**Try it:**
Write out the records again, exactly. Nothing may be dropped.

**Records for this task:**
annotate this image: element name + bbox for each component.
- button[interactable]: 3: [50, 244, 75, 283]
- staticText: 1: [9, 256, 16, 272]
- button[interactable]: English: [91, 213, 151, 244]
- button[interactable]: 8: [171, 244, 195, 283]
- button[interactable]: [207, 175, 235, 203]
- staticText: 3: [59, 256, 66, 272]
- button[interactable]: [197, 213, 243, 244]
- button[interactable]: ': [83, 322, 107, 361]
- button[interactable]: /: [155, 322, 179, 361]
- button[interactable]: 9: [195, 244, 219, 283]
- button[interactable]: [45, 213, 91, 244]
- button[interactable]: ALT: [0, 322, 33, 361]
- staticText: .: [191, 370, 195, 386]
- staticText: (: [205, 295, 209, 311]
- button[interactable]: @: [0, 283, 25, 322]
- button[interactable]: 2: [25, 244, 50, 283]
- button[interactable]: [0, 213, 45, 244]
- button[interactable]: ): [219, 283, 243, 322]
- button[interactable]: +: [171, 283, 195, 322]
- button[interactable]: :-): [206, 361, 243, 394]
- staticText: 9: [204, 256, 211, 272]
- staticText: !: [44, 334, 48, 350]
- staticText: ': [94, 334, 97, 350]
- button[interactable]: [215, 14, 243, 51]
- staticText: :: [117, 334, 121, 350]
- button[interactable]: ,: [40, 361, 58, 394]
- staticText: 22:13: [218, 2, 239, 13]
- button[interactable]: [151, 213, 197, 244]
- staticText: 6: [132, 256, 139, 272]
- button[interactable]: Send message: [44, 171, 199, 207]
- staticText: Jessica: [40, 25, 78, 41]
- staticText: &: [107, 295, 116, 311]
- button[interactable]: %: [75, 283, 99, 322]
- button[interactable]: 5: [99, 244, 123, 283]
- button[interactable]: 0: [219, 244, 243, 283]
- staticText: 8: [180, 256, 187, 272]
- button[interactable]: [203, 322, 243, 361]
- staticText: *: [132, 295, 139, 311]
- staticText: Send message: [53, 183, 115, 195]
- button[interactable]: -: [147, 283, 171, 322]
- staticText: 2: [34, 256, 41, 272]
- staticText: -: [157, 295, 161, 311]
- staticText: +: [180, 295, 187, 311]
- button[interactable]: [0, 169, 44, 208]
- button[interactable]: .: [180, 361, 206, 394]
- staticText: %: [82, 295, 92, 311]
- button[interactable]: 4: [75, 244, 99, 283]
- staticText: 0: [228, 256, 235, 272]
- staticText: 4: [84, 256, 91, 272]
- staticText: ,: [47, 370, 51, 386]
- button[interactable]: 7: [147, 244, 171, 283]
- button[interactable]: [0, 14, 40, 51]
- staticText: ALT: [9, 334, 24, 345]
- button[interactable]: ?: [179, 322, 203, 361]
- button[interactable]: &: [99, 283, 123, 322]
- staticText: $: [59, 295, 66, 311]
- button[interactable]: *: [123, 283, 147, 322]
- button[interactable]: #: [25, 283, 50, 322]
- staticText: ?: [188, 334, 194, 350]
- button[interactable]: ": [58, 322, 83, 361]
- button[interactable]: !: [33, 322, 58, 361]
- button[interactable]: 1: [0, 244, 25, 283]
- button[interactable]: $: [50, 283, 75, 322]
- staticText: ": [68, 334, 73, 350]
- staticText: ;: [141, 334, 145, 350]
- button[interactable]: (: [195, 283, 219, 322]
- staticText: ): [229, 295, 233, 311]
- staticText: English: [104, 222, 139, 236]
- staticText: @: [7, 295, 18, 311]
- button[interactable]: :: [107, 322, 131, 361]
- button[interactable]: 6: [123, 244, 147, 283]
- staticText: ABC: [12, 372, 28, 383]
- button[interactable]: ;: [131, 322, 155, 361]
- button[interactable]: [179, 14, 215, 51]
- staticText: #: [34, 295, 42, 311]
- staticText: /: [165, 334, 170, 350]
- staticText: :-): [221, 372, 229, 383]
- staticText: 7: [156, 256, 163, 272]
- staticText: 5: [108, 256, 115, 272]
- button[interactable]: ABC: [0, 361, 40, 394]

**Output of the task:**
annotate this image: element name + bbox for each component.
- button[interactable]: 3: [50, 244, 75, 283]
- staticText: 1: [9, 256, 16, 272]
- button[interactable]: English: [91, 213, 151, 244]
- button[interactable]: 8: [171, 244, 195, 283]
- button[interactable]: [207, 175, 235, 203]
- staticText: 3: [59, 256, 66, 272]
- button[interactable]: [197, 213, 243, 244]
- button[interactable]: ': [83, 322, 107, 361]
- button[interactable]: /: [155, 322, 179, 361]
- button[interactable]: 9: [195, 244, 219, 283]
- button[interactable]: [45, 213, 91, 244]
- button[interactable]: ALT: [0, 322, 33, 361]
- staticText: .: [191, 370, 195, 386]
- staticText: (: [205, 295, 209, 311]
- button[interactable]: @: [0, 283, 25, 322]
- button[interactable]: 2: [25, 244, 50, 283]
- button[interactable]: [0, 213, 45, 244]
- button[interactable]: ): [219, 283, 243, 322]
- button[interactable]: +: [171, 283, 195, 322]
- button[interactable]: :-): [206, 361, 243, 394]
- staticText: 9: [204, 256, 211, 272]
- staticText: !: [44, 334, 48, 350]
- staticText: ': [94, 334, 97, 350]
- button[interactable]: [215, 14, 243, 51]
- staticText: :: [117, 334, 121, 350]
- button[interactable]: ,: [40, 361, 58, 394]
- staticText: 22:13: [218, 2, 239, 13]
- button[interactable]: [151, 213, 197, 244]
- staticText: 6: [132, 256, 139, 272]
- button[interactable]: Send message: [44, 171, 199, 207]
- staticText: Jessica: [40, 25, 78, 41]
- staticText: &: [107, 295, 116, 311]
- button[interactable]: %: [75, 283, 99, 322]
- button[interactable]: 5: [99, 244, 123, 283]
- button[interactable]: 0: [219, 244, 243, 283]
- staticText: 8: [180, 256, 187, 272]
- button[interactable]: [203, 322, 243, 361]
- staticText: *: [132, 295, 139, 311]
- staticText: Send message: [53, 183, 115, 195]
- button[interactable]: -: [147, 283, 171, 322]
- staticText: 2: [34, 256, 41, 272]
- staticText: -: [157, 295, 161, 311]
- staticText: +: [180, 295, 187, 311]
- button[interactable]: [0, 169, 44, 208]
- button[interactable]: .: [180, 361, 206, 394]
- staticText: %: [82, 295, 92, 311]
- button[interactable]: 4: [75, 244, 99, 283]
- staticText: 0: [228, 256, 235, 272]
- staticText: 4: [84, 256, 91, 272]
- staticText: ,: [47, 370, 51, 386]
- button[interactable]: 7: [147, 244, 171, 283]
- button[interactable]: [0, 14, 40, 51]
- staticText: ALT: [9, 334, 24, 345]
- button[interactable]: ?: [179, 322, 203, 361]
- button[interactable]: &: [99, 283, 123, 322]
- staticText: $: [59, 295, 66, 311]
- button[interactable]: *: [123, 283, 147, 322]
- button[interactable]: #: [25, 283, 50, 322]
- staticText: ?: [188, 334, 194, 350]
- button[interactable]: ": [58, 322, 83, 361]
- button[interactable]: !: [33, 322, 58, 361]
- button[interactable]: 1: [0, 244, 25, 283]
- button[interactable]: $: [50, 283, 75, 322]
- staticText: ": [68, 334, 73, 350]
- staticText: ;: [141, 334, 145, 350]
- button[interactable]: (: [195, 283, 219, 322]
- staticText: ): [229, 295, 233, 311]
- staticText: English: [104, 222, 139, 236]
- staticText: @: [7, 295, 18, 311]
- button[interactable]: :: [107, 322, 131, 361]
- button[interactable]: 6: [123, 244, 147, 283]
- staticText: ABC: [12, 372, 28, 383]
- button[interactable]: ;: [131, 322, 155, 361]
- button[interactable]: [179, 14, 215, 51]
- staticText: #: [34, 295, 42, 311]
- staticText: /: [165, 334, 170, 350]
- staticText: :-): [221, 372, 229, 383]
- staticText: 7: [156, 256, 163, 272]
- staticText: 5: [108, 256, 115, 272]
- button[interactable]: ABC: [0, 361, 40, 394]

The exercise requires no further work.